Prompt: Repeat all the data exactly, and where a record holds a picture, leave that picture out.

Page images and extracted text:

***

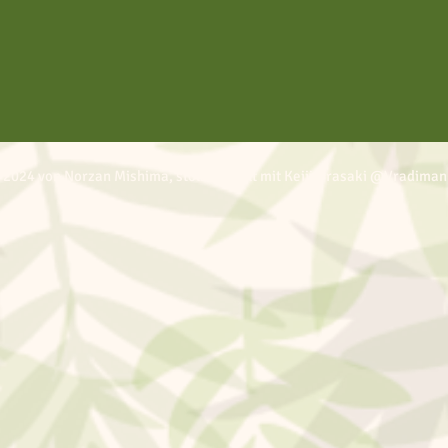
 2024 von Norzan Mishima, stolz erstellt mit Keiji Urasaki @Vradiman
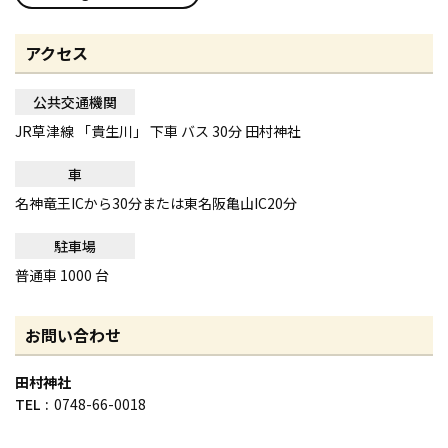
アクセス
公共交通機関
JR草津線 「貴生川」 下車 バス 30分 田村神社
車
名神竜王ICから30分または東名阪亀山IC20分
駐車場
普通車 1000 台
お問い合わせ
田村神社
TEL
0748-66-0018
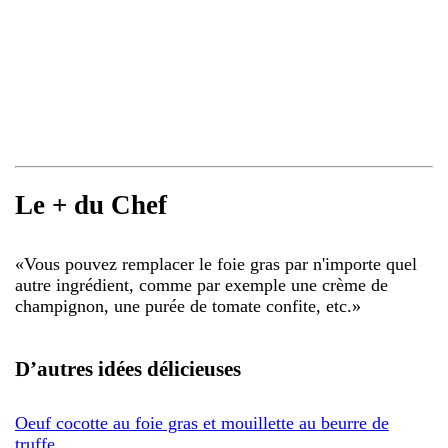
Le + du Chef
«
Vous pouvez remplacer le foie gras par n'importe quel
autre ingrédient, comme par exemple une crème de
champignon, une purée de tomate confite, etc.
»
D’autres idées délicieuses
Oeuf cocotte au foie gras et mouillette au beurre de
truffe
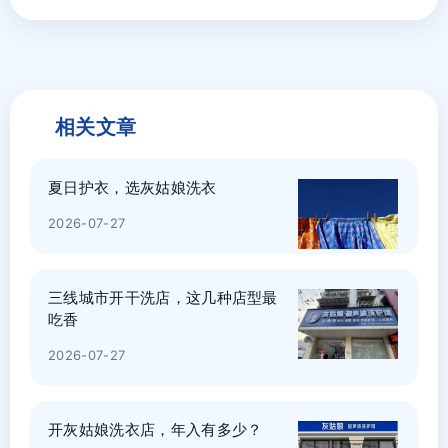
相关文章
夏日护衣，选灰姑娘洗衣
2026-07-27
三线城市开干洗店，这几种店型最
吃香
2026-07-27
开灰姑娘洗衣店，年入有多少？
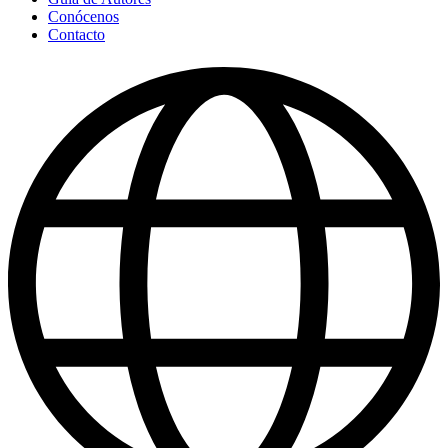
Conócenos
Contacto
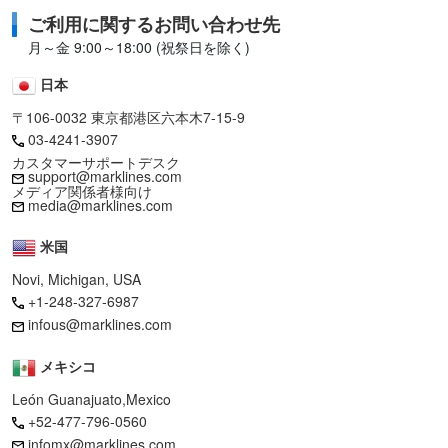
ご利用に関するお問い合わせ先
月～金 9:00～18:00 (祝祭日を除く)
日本
〒106-0032 東京都港区六本木7-15-9
03-4241-3907
カスタマーサポートデスク
support@marklines.com
メディア関係者様向け
media@marklines.com
米国
Novi, Michigan, USA
+1-248-327-6987
infous@marklines.com
メキシコ
León Guanajuato,Mexico
+52-477-796-0560
infomx@marklines.com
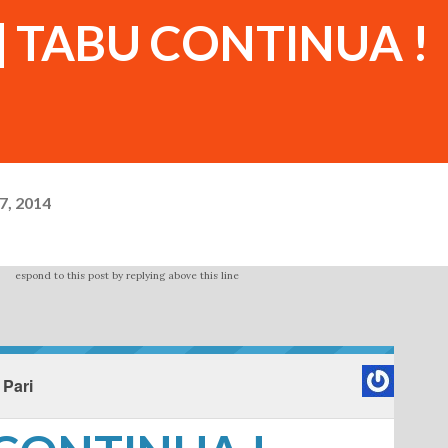
o] TABU CONTINUA !
7, 2014
espond to this post by replying above this line
 Pari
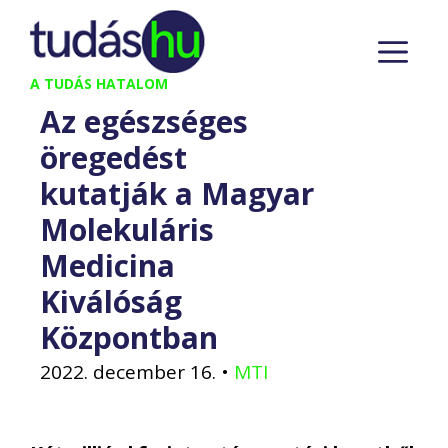
Kilépés
M
a
tartalomba
A TUDÁS HATALOM
Az egészséges
öregedést
kutatják a Magyar
Molekuláris
Medicina
Kiválóság
Központban
2022. december 16.
•
MTI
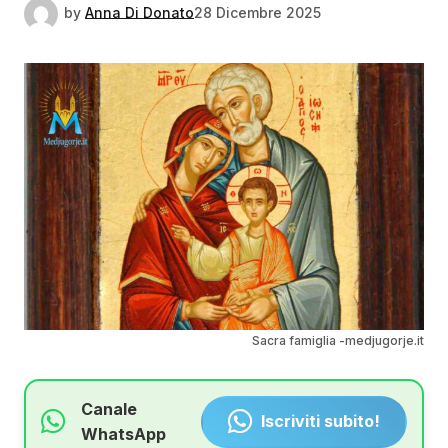
by
Anna Di Donato
28 Dicembre 2025
Sacra famiglia -medjugorje.it
Canale
Iscriviti subito!
WhatsApp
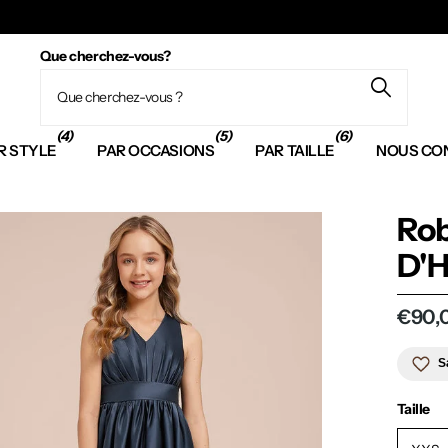
Que cherchez-vous?
(4)
(5)
(6)
R STYLE
PAR OCCASIONS
PAR TAILLE
NOUS CO
Rob
D'
€90,
S
Taille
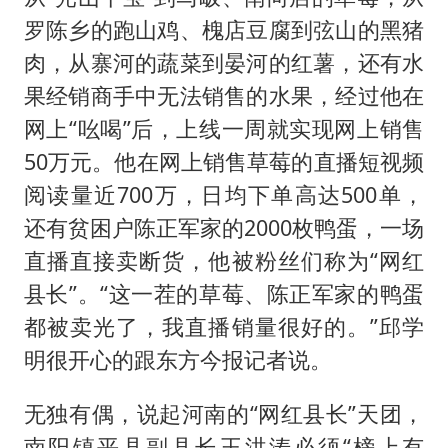
罗陈乡的跑山鸡、槐店豆腐到弦山的黑猪
肉，从寨河的蔬菜到晏河的红薯，还有水
果经销商手中无法销售的水果，经过他在
网上“吆喝”后，上线一周就实现网上销售
50万元。他在网上销售草莓的直播短视频
阅读量近700万，日均下单高达500单，
还有贫困户陈正军家的2000枚鸭蛋，一场
直播直接卖断货，他被粉丝们称为“网红
县长”。“这一茬的草莓、陈正军家的鸭蛋
都被卖光了，我直播销量很好的。”邱学
明很开心的跟东方今报记者说。
无独有偶，说起河南的“网红县长”天团，
南阳镇平县副县长王洪涛必须“榜上有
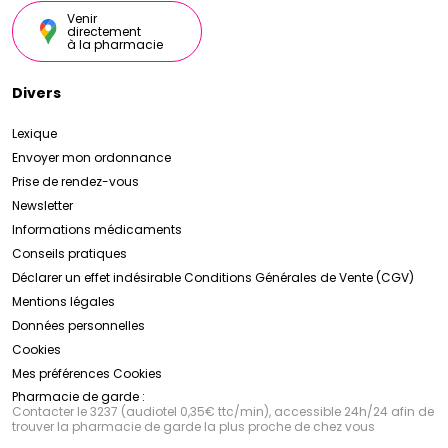
Venir
directement
à la pharmacie
Divers
Lexique
Envoyer mon ordonnance
Prise de rendez-vous
Newsletter
Informations médicaments
Conseils pratiques
Déclarer un effet indésirable
Conditions Générales de Vente (CGV)
Mentions légales
Données personnelles
Cookies
Mes préférences Cookies
Pharmacie de garde :
Contacter le 3237 (audiotel 0,35€ ttc/min), accessible 24h/24 afin de
trouver la pharmacie de garde la plus proche de chez vous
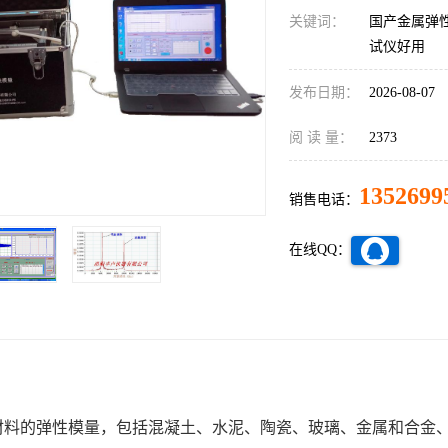
关键词：
国产金属弹
试仪好用
发布日期：
2026-08-07
阅 读 量：
2373
1352699
销售电话：
在线QQ：
材料的弹性模量，包括混凝土、水泥、陶瓷、玻璃、金属和合金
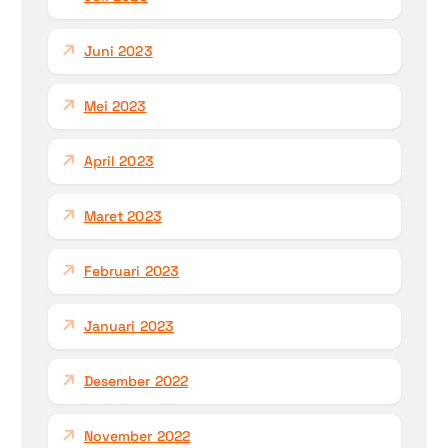
Juni 2023
Mei 2023
April 2023
Maret 2023
Februari 2023
Januari 2023
Desember 2022
November 2022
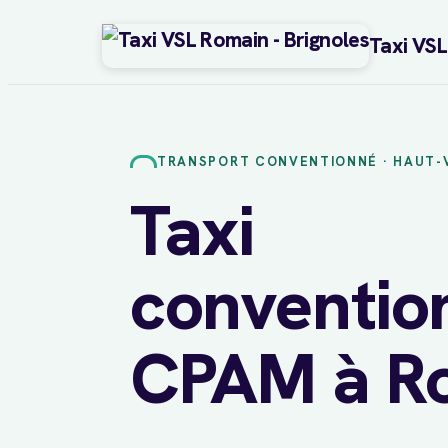
Taxi VS
Aller
au
contenu
TRANSPORT CONVENTIONNÉ · HAUT-
Taxi
conventio
CPAM à R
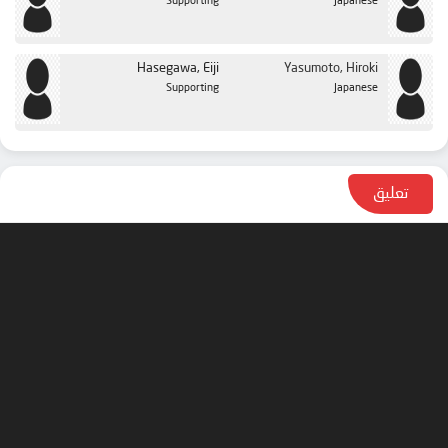
Supporting
Japanese
Hasegawa, Eiji
Yasumoto, Hiroki
Supporting
Japanese
تعليق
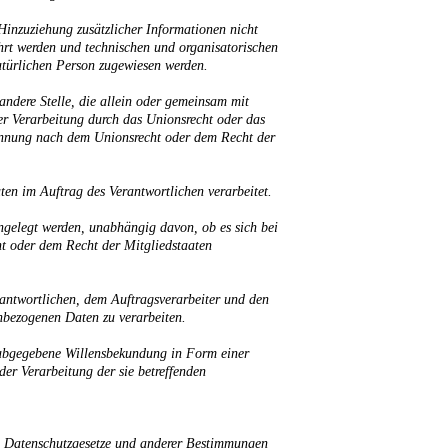
inzuziehung zusätzlicher Informationen nicht
hrt werden und technischen und organisatorischen
natürlichen Person zugewiesen werden.
 andere Stelle, die allein oder gemeinsam mit
er Verarbeitung durch das Unionsrecht oder das
nennung nach dem Unionsrecht oder dem Recht der
ten im Auftrag des Verantwortlichen verarbeitet.
engelegt werden, unabhängig davon, ob es sich bei
t oder dem Recht der Mitgliedstaaten
erantwortlichen, dem Auftragsverarbeiter und den
enbezogenen Daten zu verarbeiten.
ch abgegebene Willensbekundung in Form einer
der Verarbeitung der sie betreffenden
en Datenschutzgesetze und anderer Bestimmungen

***

Output of the task:
 2024 von Norzan Mishima, stolz erstellt mit Keiji Urasaki @Vradiman
アクセス
公共交通機関
JR草津線 「貴生川」 下車 バス 30分 田村神社
車
名神竜王ICから30分または東名阪亀山IC20分
駐車場
普通車 1000 台
お問い合わせ
田村神社
TEL
0748-66-0018
Le + du Chef
«
Vous pouvez remplacer le foie gras par n'importe quel
autre ingrédient, comme par exemple une crème de
champignon, une purée de tomate confite, etc.
»
D’autres idées délicieuses
Oeuf cocotte au foie gras et mouillette au beurre de
truffe
相关文章
夏日护衣，选灰姑娘洗衣
2026-07-27
三线城市开干洗店，这几种店型最
吃香
2026-07-27
开灰姑娘洗衣店，年入有多少？
Conócenos
Contacto
ご利用に関するお問い合わせ先
月～金 9:00～18:00 (祝祭日を除く)
日本
〒106-0032 東京都港区六本木7-15-9
03-4241-3907
カスタマーサポートデスク
support@marklines.com
メディア関係者様向け
media@marklines.com
米国
Novi, Michigan, USA
+1-248-327-6987
infous@marklines.com
メキシコ
León Guanajuato,Mexico
+52-477-796-0560
infomx@marklines.com
o] TABU CONTINUA !
7, 2014
espond to this post by replying above this line
 Pari
Kilépés
M
a
tartalomba
A TUDÁS HATALOM
Az egészséges
öregedést
kutatják a Magyar
Molekuláris
Medicina
Kiválóság
Központban
2022. december 16.
•
MTI
by
Anna Di Donato
28 Dicembre 2025
Sacra famiglia -medjugorje.it
Canale
Iscriviti subito!
WhatsApp
Que cherchez-vous?
(4)
(5)
(6)
R STYLE
PAR OCCASIONS
PAR TAILLE
NOUS CO
Rob
D'
€90,
S
Taille
罗陈乡的跑山鸡、槐店豆腐到弦山的黑猪
肉，从寨河的蔬菜到晏河的红薯，还有水
果经销商手中无法销售的水果，经过他在
网上“吆喝”后，上线一周就实现网上销售
50万元。他在网上销售草莓的直播短视频
阅读量近700万，日均下单高达500单，
还有贫困户陈正军家的2000枚鸭蛋，一场
直播直接卖断货，他被粉丝们称为“网红
县长”。“这一茬的草莓、陈正军家的鸭蛋
都被卖光了，我直播销量很好的。”邱学
明很开心的跟东方今报记者说。
无独有偶，说起河南的“网红县长”天团，
南阳镇平县副县长王洪涛必须“榜上有
Venir
directement
à la pharmacie
Divers
Lexique
Envoyer mon ordonnance
Prise de rendez-vous
Newsletter
Informations médicaments
Conseils pratiques
Déclarer un effet indésirable
Conditions Générales de Vente (CGV)
Mentions légales
Données personnelles
Cookies
Mes préférences Cookies
Pharmacie de garde :
Contacter le 3237 (audiotel 0,35€ ttc/min), accessible 24h/24 afin de
trouver la pharmacie de garde la plus proche de chez vous
关键词：
国产金属弹
试仪好用
发布日期：
2026-08-07
阅 读 量：
2373
1352699
销售电话：
在线QQ：
材料的弹性模量，包括混凝土、水泥、陶瓷、玻璃、金属和合金
Juni 2023
Mei 2023
April 2023
Maret 2023
Februari 2023
Januari 2023
Desember 2022
November 2022
Taxi VS
Aller
au
contenu
TRANSPORT CONVENTIONNÉ · HAUT-
Taxi
conventio
CPAM à R
Supporting
Japanese
Hasegawa, Eiji
Yasumoto, Hiroki
Supporting
Japanese
تعليق
inzuziehung zusätzlicher Informationen nicht
hrt werden und technischen und organisatorischen
natürlichen Person zugewiesen werden.
 andere Stelle, die allein oder gemeinsam mit
er Verarbeitung durch das Unionsrecht oder das
nennung nach dem Unionsrecht oder dem Recht der
ten im Auftrag des Verantwortlichen verarbeitet.
engelegt werden, unabhängig davon, ob es sich bei
t oder dem Recht der Mitgliedstaaten
erantwortlichen, dem Auftragsverarbeiter und den
enbezogenen Daten zu verarbeiten.
ch abgegebene Willensbekundung in Form einer
der Verarbeitung der sie betreffenden
en Datenschutzgesetze und anderer Bestimmungen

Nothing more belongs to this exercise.